##### Data for this task
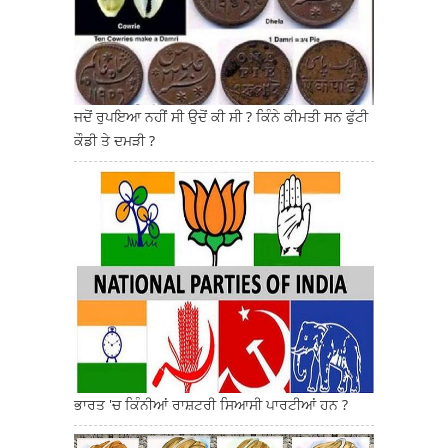
ਜਦੋਂ ਰੁਪਇਆ ਨਹੀਂ ਸੀ ਉਦੋਂ ਕੀ ਸੀ ? ਕਿੰਨੇ ਕੀਮਤੀ ਸਨ ਫੁੱਟੀ
ਕੌਡੀ ਤੇ ਦਮੜੀ ?
ਭਾਰਤ 'ਚ ਕਿੰਨੀਆਂ ਰਾਸ਼ਟਰੀ ਸਿਆਸੀ ਪਾਰਟੀਆਂ ਹਨ ?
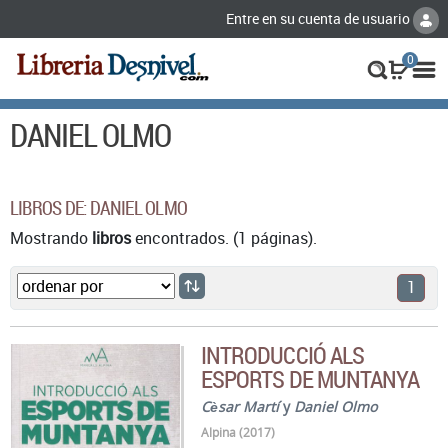
Entre en su cuenta de usuario
0
DANIEL OLMO
LIBROS DE: DANIEL OLMO
Mostrando
libros
encontrados. (1 páginas).
1
INTRODUCCIÓ ALS
ESPORTS DE MUNTANYA
Cèsar Martí
y
Daniel Olmo
Alpina (2017)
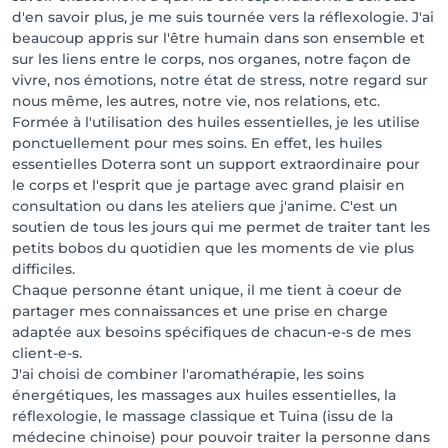
d'en savoir plus, je me suis tournée vers la réflexologie. J'ai
beaucoup appris sur l'être humain dans son ensemble et
sur les liens entre le corps, nos organes, notre façon de
vivre, nos émotions, notre état de stress, notre regard sur
nous même, les autres, notre vie, nos relations, etc.
Formée à l'utilisation des huiles essentielles, je les utilise
ponctuellement pour mes soins. En effet, les huiles
essentielles Doterra sont un support extraordinaire pour
le corps et l'esprit que je partage avec grand plaisir en
consultation ou dans les ateliers que j'anime. C'est un
soutien de tous les jours qui me permet de traiter tant les
petits bobos du quotidien que les moments de vie plus
difficiles.
Chaque personne étant unique, il me tient à coeur de
partager mes connaissances et une prise en charge
adaptée aux besoins spécifiques de chacun-e-s de mes
client-e-s.
J'ai choisi de combiner l'aromathérapie, les soins
énergétiques, les massages aux huiles essentielles, la
réflexologie, le massage classique et Tuina (issu de la
médecine chinoise) pour pouvoir traiter la personne dans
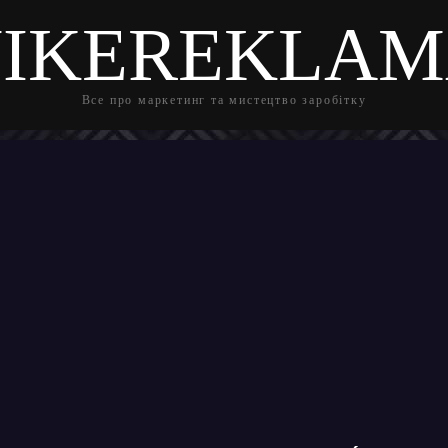
IKEREKLA
Все про маркетинг та мистецтво заробітку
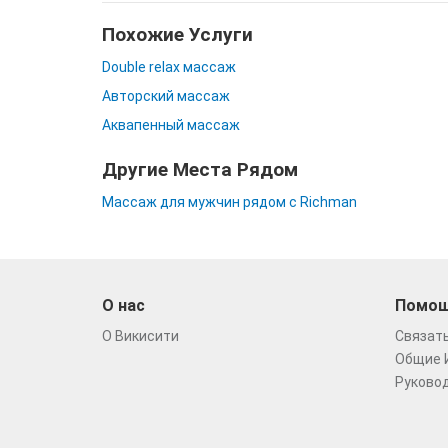
Похожие Услуги
Double relax массаж
Авторский массаж
Аквапенный массаж
Другие Места Рядом
Массаж для мужчин рядом с Richman
О нас
Помо
О Викисити
Связать
Общие 
Руковод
##########
Work to complete:
Read through the entries, then copy every line where the string "pour" is found.

Reply to the task:
ponctuellement pour mes soins. En effet, les huiles
essentielles Doterra sont un support extraordinaire pour
médecine chinoise) pour pouvoir traiter la personne dans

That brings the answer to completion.